Data shown:
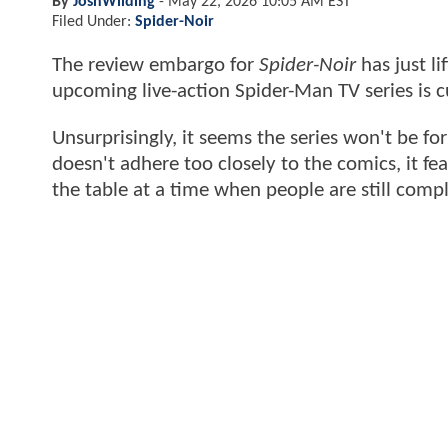
By
JoshWilding
-
May 22, 2026 10:05 AM EST
Filed Under:
Spider-Noir
The review embargo for
Spider-Noir
has just li
upcoming live-action Spider-Man TV series is
Unsurprisingly, it seems the series won't be fo
doesn't adhere too closely to the comics, it 
the table at a time when people are still comp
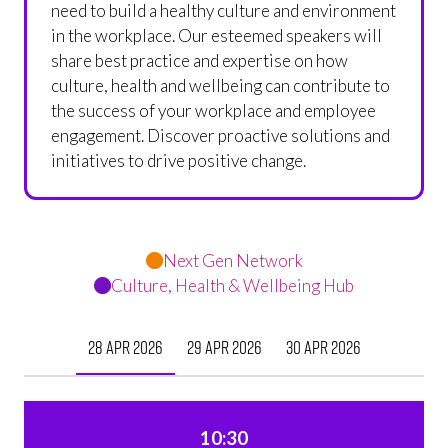
need to build a healthy culture and environment
in the workplace. Our esteemed speakers will
share best practice and expertise on how
culture, health and wellbeing can contribute to
the success of your workplace and employee
engagement. Discover proactive solutions and
initiatives to drive positive change.
Next Gen Network
Culture, Health & Wellbeing Hub
28 Apr 2026
29 Apr 2026
30 Apr 2026
10:30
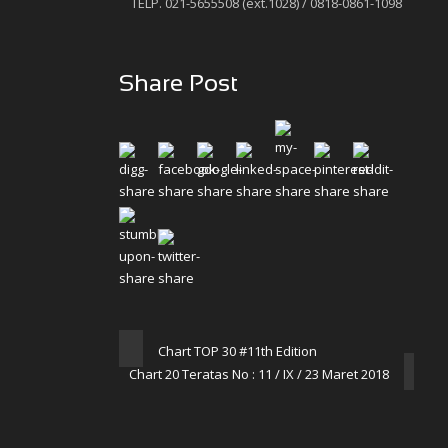
TELP. 021-5655508 (ext.1028) / 0818-0861-1098
Share Post
Chart TOP 30 #11th Edition
Chart 20 Teratas No : 11 / IX / 23 Maret 2018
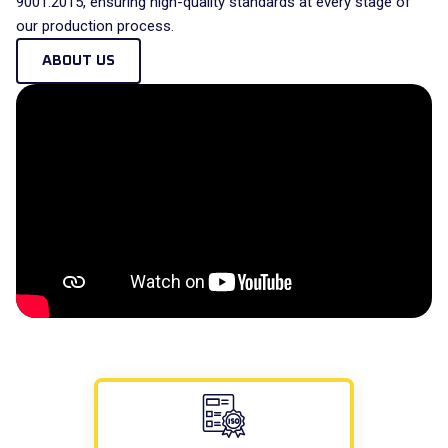
9001:2015, ensuring high-quality standards at every stage of
our production process.
ABOUT US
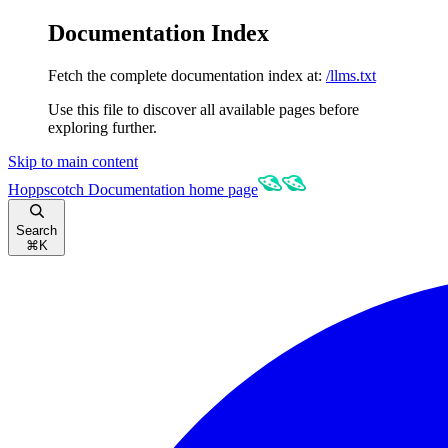
Documentation Index
Fetch the complete documentation index at:
/llms.txt
Use this file to discover all available pages before
exploring further.
Skip to main content
Hoppscotch Documentation
home page
Search
⌘
K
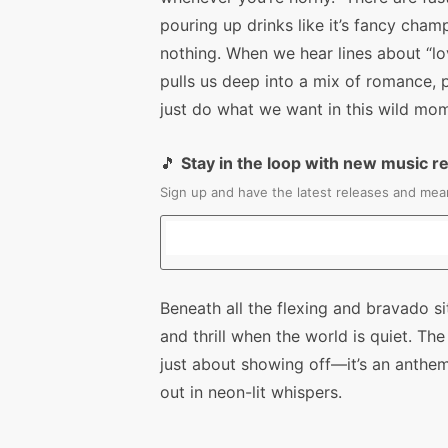
pouring up drinks like it’s fancy cha
nothing. When we hear lines about “lo
pulls us deep into a mix of romance,
just do what we want in this wild mo
🎵
Stay in the loop with new music r
Sign up and have the latest releases and mean
Beneath all the flexing and bravado s
and thrill when the world is quiet. The
just about showing off—it’s an anthem
out in neon-lit whispers.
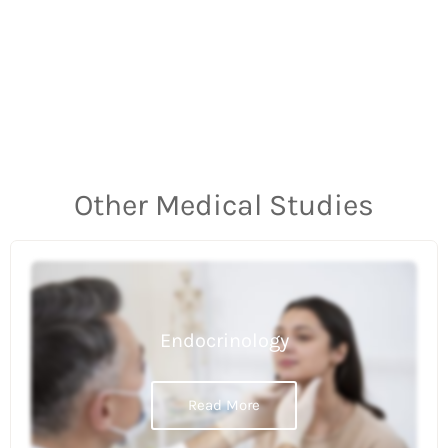
Other Medical Studies
Endocrinology
Read More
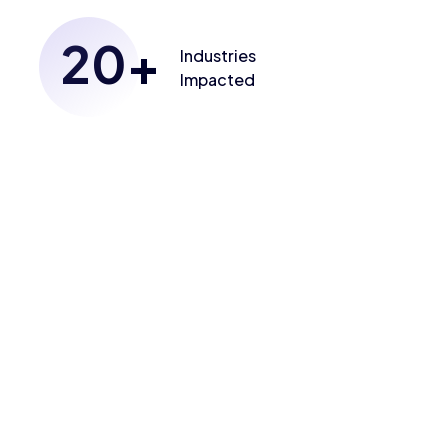
20
+
Industries
Impacted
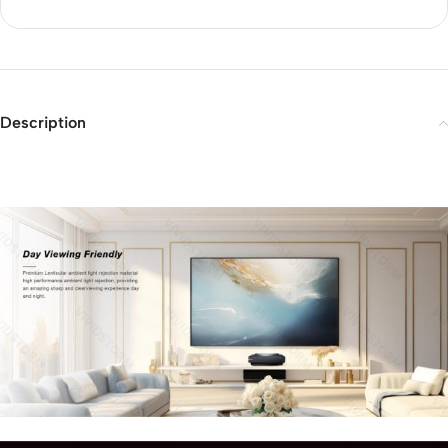
Description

What the exercise asks: Exactly as they appear, please return only the lines from the first line of the records through the line containing "just about showing off—it’s an anthem", both included, leaving out all pictures.

Solution for this problem:
By
JoshWilding
-
May 22, 2026 10:05 AM EST
Filed Under:
Spider-Noir
The review embargo for
Spider-Noir
has just li
upcoming live-action Spider-Man TV series is
Unsurprisingly, it seems the series won't be fo
doesn't adhere too closely to the comics, it 
the table at a time when people are still comp
need to build a healthy culture and environment
in the workplace. Our esteemed speakers will
share best practice and expertise on how
culture, health and wellbeing can contribute to
the success of your workplace and employee
engagement. Discover proactive solutions and
initiatives to drive positive change.
Next Gen Network
Culture, Health & Wellbeing Hub
28 Apr 2026
29 Apr 2026
30 Apr 2026
10:30
TELP. 021-5655508 (ext.1028) / 0818-0861-1098
Share Post
Chart TOP 30 #11th Edition
Chart 20 Teratas No : 11 / IX / 23 Maret 2018
9001:2015, ensuring high-quality standards at every stage of
our production process.
ABOUT US
Documentation Index
Fetch the complete documentation index at:
/llms.txt
Use this file to discover all available pages before
exploring further.
Skip to main content
Hoppscotch Documentation
home page
Search
⌘
K
pouring up drinks like it’s fancy cha
nothing. When we hear lines about “lo
pulls us deep into a mix of romance,
just do what we want in this wild mo
🎵
Stay in the loop with new music r
Sign up and have the latest releases and mean
Beneath all the flexing and bravado s
and thrill when the world is quiet. The
just about showing off—it’s an anthem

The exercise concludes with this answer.